Hmmm, that's a fairly tall tank, so adding two extra extensions, as you say, should increase the circulation, but the AC 200 motor and impeller may not be strong enough to draw that deeply. Is the water up to the level of the outflow of your filters? Have you ever noticed, while doing a water change with the filters still running, how the flow decreases the lower the water level gets? Go with the extra extensions, top up your water and see what happens.... Also, sounds like there's lots of stuff floating around in your tank that could clog up any filter. I'm just curious about that...


----------



## ctmpwrdcamry (May 23, 2005)

The impellers seem to draw fine during a water change. There is some plants floating in the tank, then just moral decay. As i said i changed the extensions, so i am going to see what happens...


----------



## MatPat (Mar 22, 2004)

If you have a lot of floating plant debris, use a net to scoop it out. This will keep it from clogging up your filter intake. 

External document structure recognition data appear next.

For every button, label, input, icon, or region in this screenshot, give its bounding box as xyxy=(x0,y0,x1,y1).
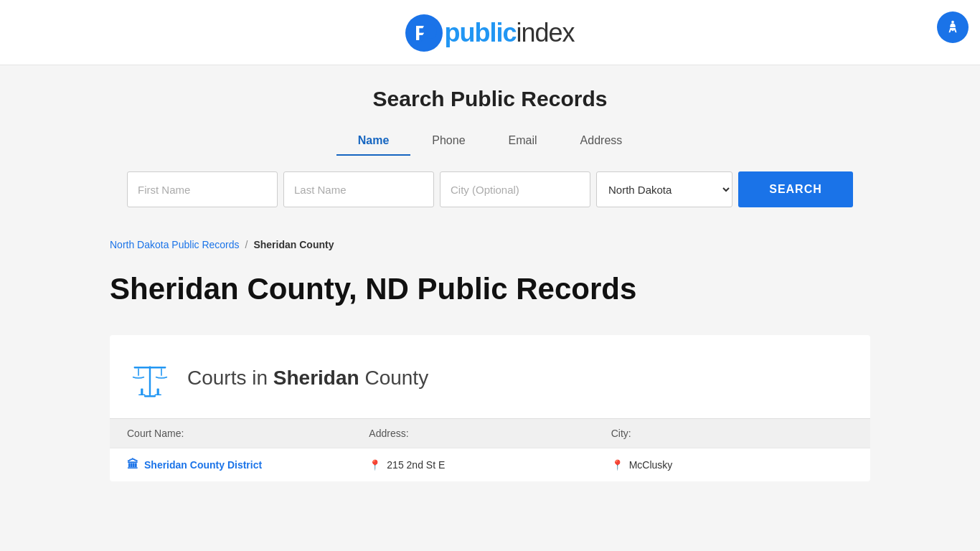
tab-email[interactable]: Email xyxy=(487,127,559,156)
svg-rect-14 xyxy=(154,394,161,395)
search-button[interactable]: SEARCH xyxy=(738,171,853,207)
last-name-input[interactable] xyxy=(283,171,434,207)
breadcrumb: North Dakota Public Records / Sheridan C… xyxy=(110,239,870,250)
logo-icon: P xyxy=(405,14,443,52)
site-header: P publicindex xyxy=(0,0,980,65)
court-name-cell: 🏛 Sheridan County District xyxy=(127,458,369,471)
svg-point-0 xyxy=(951,21,954,24)
page-title: Sheridan County, ND Public Records xyxy=(110,272,870,306)
city-input[interactable] xyxy=(440,171,590,207)
court-building-icon: 🏛 xyxy=(127,458,138,471)
first-name-input[interactable] xyxy=(127,171,278,207)
svg-point-10 xyxy=(149,366,151,368)
table-row: 🏛 Sheridan County District 📍 215 2nd St … xyxy=(110,448,870,481)
address-icon: 📍 xyxy=(369,459,381,471)
tab-address[interactable]: Address xyxy=(559,127,644,156)
search-row: AlabamaAlaskaArizonaArkansasCaliforniaCo… xyxy=(0,171,980,207)
court-city-cell: 📍 McClusky xyxy=(611,459,853,471)
header-address: Address: xyxy=(369,428,611,439)
courts-icon xyxy=(127,355,173,401)
logo[interactable]: P publicindex xyxy=(0,14,980,52)
court-name-link[interactable]: 🏛 Sheridan County District xyxy=(127,458,369,471)
header-city: City: xyxy=(611,428,853,439)
city-icon: 📍 xyxy=(611,459,623,471)
search-title: Search Public Records xyxy=(0,87,980,111)
courts-section: Courts in Sheridan County Court Name: Ad… xyxy=(110,335,870,481)
logo-text: publicindex xyxy=(444,18,574,48)
accessibility-button[interactable] xyxy=(937,11,969,43)
courts-table-header: Court Name: Address: City: xyxy=(110,418,870,448)
breadcrumb-current: Sheridan County xyxy=(253,239,334,250)
svg-rect-13 xyxy=(138,394,146,395)
tab-name[interactable]: Name xyxy=(336,127,411,156)
state-select[interactable]: AlabamaAlaskaArizonaArkansasCaliforniaCo… xyxy=(596,171,732,207)
tab-phone[interactable]: Phone xyxy=(410,127,486,156)
svg-rect-3 xyxy=(144,395,156,397)
breadcrumb-parent-link[interactable]: North Dakota Public Records xyxy=(110,239,240,250)
search-tabs: Name Phone Email Address xyxy=(0,127,980,156)
header-court-name: Court Name: xyxy=(127,428,369,439)
main-content: North Dakota Public Records / Sheridan C… xyxy=(67,222,913,499)
breadcrumb-separator: / xyxy=(245,239,248,250)
court-address-cell: 📍 215 2nd St E xyxy=(369,459,611,471)
svg-rect-4 xyxy=(149,367,151,395)
courts-heading: Courts in Sheridan County xyxy=(187,367,428,390)
search-section: Search Public Records Name Phone Email A… xyxy=(0,65,980,222)
courts-header: Courts in Sheridan County xyxy=(110,335,870,418)
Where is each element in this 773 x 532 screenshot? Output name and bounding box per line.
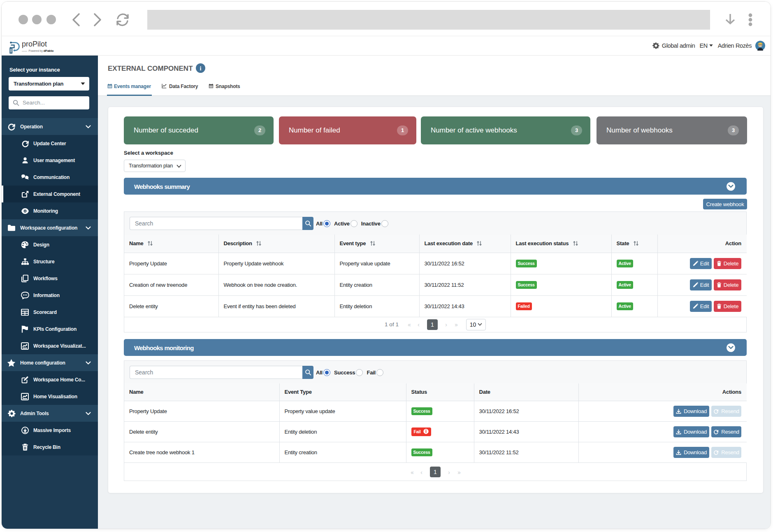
svg-text:i: i xyxy=(200,65,202,72)
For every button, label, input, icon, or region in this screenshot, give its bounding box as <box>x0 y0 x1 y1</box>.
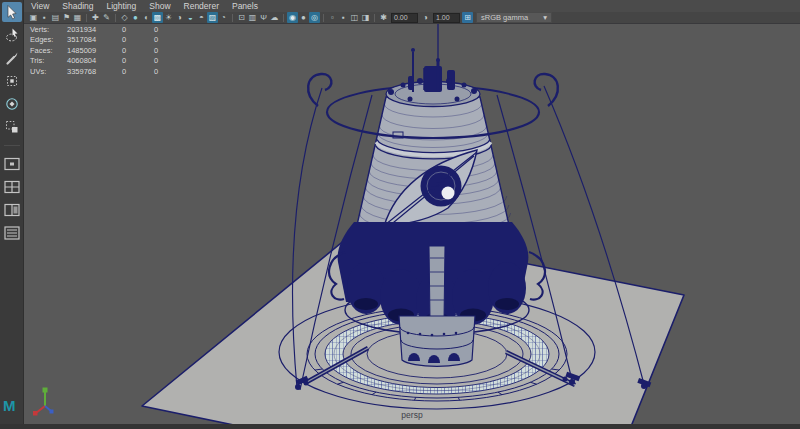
motion-blur-icon[interactable]: ◓ <box>196 12 207 23</box>
textured-icon[interactable]: ▩ <box>152 12 163 23</box>
layout-outliner-button[interactable] <box>2 223 22 243</box>
wireframe-on-shaded-icon[interactable]: ◐ <box>141 12 152 23</box>
hud-selected-count: 0 <box>122 46 154 56</box>
toolbar-separator <box>374 14 375 22</box>
toolbar-separator <box>283 14 284 22</box>
contrast-icon[interactable]: ◑ <box>420 12 431 23</box>
xray-joints-icon[interactable]: Ψ <box>258 12 269 23</box>
image-plane-icon[interactable]: ▦ <box>72 12 83 23</box>
hud-component-count: 0 <box>154 67 186 77</box>
menu-shading[interactable]: Shading <box>62 1 93 11</box>
menu-view[interactable]: View <box>31 1 49 11</box>
paint-select-tool-button[interactable] <box>2 48 22 68</box>
camera-label: persp <box>24 410 800 420</box>
select-tool-button[interactable] <box>2 2 22 22</box>
two-pane-icon <box>3 202 21 218</box>
camera-attributes-icon[interactable]: ▤ <box>50 12 61 23</box>
maya-logo: M <box>3 397 16 414</box>
hud-row-tris: Tris: 4060804 0 0 <box>30 56 186 66</box>
hud-label: Tris: <box>30 56 67 66</box>
hud-label: Verts: <box>30 25 67 35</box>
toolbox-separator <box>4 145 20 146</box>
color-managed-icon[interactable]: ⊞ <box>462 12 473 23</box>
lasso-select-tool-button[interactable] <box>2 25 22 45</box>
lasso-icon <box>4 27 20 43</box>
grease-pencil-icon[interactable]: ✎ <box>101 12 112 23</box>
viewport-canvas[interactable] <box>24 24 800 424</box>
fog-icon[interactable]: ☁ <box>269 12 280 23</box>
layout-four-pane-button[interactable] <box>2 177 22 197</box>
outliner-list-icon <box>3 225 21 241</box>
exposure-b-icon[interactable]: ▪ <box>338 12 349 23</box>
wireframe-icon[interactable]: ◇ <box>119 12 130 23</box>
tool-box <box>0 0 24 429</box>
hud-label: UVs: <box>30 67 67 77</box>
hud-value: 3359768 <box>67 67 122 77</box>
panel-menu-bar: View Shading Lighting Show Renderer Pane… <box>24 0 800 12</box>
layout-two-pane-button[interactable] <box>2 200 22 220</box>
depth-of-field-icon[interactable]: ◔ <box>218 12 229 23</box>
rotate-icon <box>4 96 20 112</box>
hud-row-uvs: UVs: 3359768 0 0 <box>30 67 186 77</box>
shadow-toggle-icon[interactable]: ● <box>298 12 309 23</box>
menu-renderer[interactable]: Renderer <box>184 1 219 11</box>
menu-panels[interactable]: Panels <box>232 1 258 11</box>
pan-zoom-icon[interactable]: ✚ <box>90 12 101 23</box>
hud-row-faces: Faces: 1485009 0 0 <box>30 46 186 56</box>
hud-label: Edges: <box>30 35 67 45</box>
rotate-tool-button[interactable] <box>2 94 22 114</box>
ssao-icon[interactable]: ◒ <box>185 12 196 23</box>
lights-icon[interactable]: ☀ <box>163 12 174 23</box>
poly-count-hud: Verts: 2031934 0 0 Edges: 3517084 0 0 Fa… <box>30 25 186 77</box>
window-bottom-edge <box>0 424 800 429</box>
color-space-dropdown[interactable]: sRGB gamma ▾ <box>476 12 552 23</box>
select-camera-icon[interactable]: ▣ <box>28 12 39 23</box>
menu-lighting[interactable]: Lighting <box>106 1 136 11</box>
hud-selected-count: 0 <box>122 35 154 45</box>
color-space-value: sRGB gamma <box>481 13 528 22</box>
single-pane-icon <box>3 156 21 172</box>
exposure-field[interactable]: 0.00 <box>391 13 418 23</box>
chevron-down-icon: ▾ <box>543 13 547 22</box>
four-pane-icon <box>3 179 21 195</box>
toolbar-separator <box>86 14 87 22</box>
scale-icon <box>4 119 20 135</box>
lock-camera-icon[interactable]: ▪ <box>39 12 50 23</box>
smooth-shade-icon[interactable]: ● <box>130 12 141 23</box>
exposure-a-icon[interactable]: ▫ <box>327 12 338 23</box>
snapshot-icon[interactable]: ◫ <box>349 12 360 23</box>
isolate-select-icon[interactable]: ⊡ <box>236 12 247 23</box>
hud-row-verts: Verts: 2031934 0 0 <box>30 25 186 35</box>
shadows-icon[interactable]: ◑ <box>174 12 185 23</box>
view-axis-gizmo <box>32 386 58 418</box>
hud-component-count: 0 <box>154 35 186 45</box>
hud-label: Faces: <box>30 46 67 56</box>
hud-component-count: 0 <box>154 46 186 56</box>
toolbar-separator <box>115 14 116 22</box>
hud-value: 1485009 <box>67 46 122 56</box>
scale-tool-button[interactable] <box>2 117 22 137</box>
hud-selected-count: 0 <box>122 25 154 35</box>
hud-component-count: 0 <box>154 25 186 35</box>
xray-icon[interactable]: ▥ <box>247 12 258 23</box>
brush-icon <box>4 50 20 66</box>
select-cursor-icon <box>4 4 20 20</box>
antialias-icon[interactable]: ▨ <box>207 12 218 23</box>
lighting-toggle-icon[interactable]: ◉ <box>287 12 298 23</box>
layout-single-pane-button[interactable] <box>2 154 22 174</box>
layer-icon[interactable]: ◨ <box>360 12 371 23</box>
move-tool-button[interactable] <box>2 71 22 91</box>
hud-row-edges: Edges: 3517084 0 0 <box>30 35 186 45</box>
toolbar-separator <box>232 14 233 22</box>
ao-toggle-icon[interactable]: ◎ <box>309 12 320 23</box>
hud-selected-count: 0 <box>122 67 154 77</box>
gamma-field[interactable]: 1.00 <box>433 13 460 23</box>
toolbar-separator <box>323 14 324 22</box>
gear-icon[interactable]: ✱ <box>378 12 389 23</box>
hud-value: 2031934 <box>67 25 122 35</box>
menu-show[interactable]: Show <box>149 1 170 11</box>
panel-toolbar: ▣ ▪ ▤ ⚑ ▦ ✚ ✎ ◇ ● ◐ ▩ ☀ ◑ ◒ ◓ ▨ ◔ ⊡ ▥ Ψ … <box>24 12 800 24</box>
maya-window: View Shading Lighting Show Renderer Pane… <box>0 0 800 429</box>
viewport-panel[interactable]: Verts: 2031934 0 0 Edges: 3517084 0 0 Fa… <box>24 24 800 424</box>
bookmark-icon[interactable]: ⚑ <box>61 12 72 23</box>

I don't have much experience with Aquaclears but I would think two 200s would be enough for the tank. The 300 I had put out too much water in my 55g before I turned it into a planted tank!


----------



## ctmpwrdcamry (May 23, 2005)

I was wondering if it was the media more than anything else. I have some polly fill in the garage, would that be the same as floss? Do you think i could stuff some of that in between the sponges to get some extra cleaning power?


----------



## csfish (May 19, 2005)

As MatPat was saying if you have a lot of plants and debris floating around, scoop it out or it will catch in the poly and clog up your filters even faster. Are your plants dying? Is that why there's so much stuff in your water?


----------



## ctmpwrdcamry (May 23, 2005)

I have some plants floating because i was trying to get them to grow more before they were planted.

There are some dead leaves, but i get most of those out. Most of it appears to be fish poop. Not much that i could scoop out with a net. Some of my java fun has turned black, but the other half of it looks great.


----------



## hsteve (Jul 9, 2005)

You might try adding a small powerhead that sweeps the bottom of the tank to move the crud towards your AC's...? Rena model 50 is only about 2" square and moves a fairly decent amount of water- I have one on my DIY CO2 setup


----------



## csfish (May 19, 2005)

I have watersprite in some tanks that are mostly planted into the gravel, but some of the plantlets I let float. I have jave fern and java moss in several tanks and some duckweed too that tend to float about but rarely do I have to clear out the intake tubes or squeeze out the sponges in my filters (all AC's) any sooner than every two weeks when I do a water change. Since all my tanks are heavily planted, I only vacuum the little gravel that's not planted on the odd occasion. I'm curious about why your fish are producing so much waste...What kind are they and how many do you have in your tank? Perhaps you're overfeeding them? Otherwise, it sounds like you just have to do some regular maintenance with your tank.


----------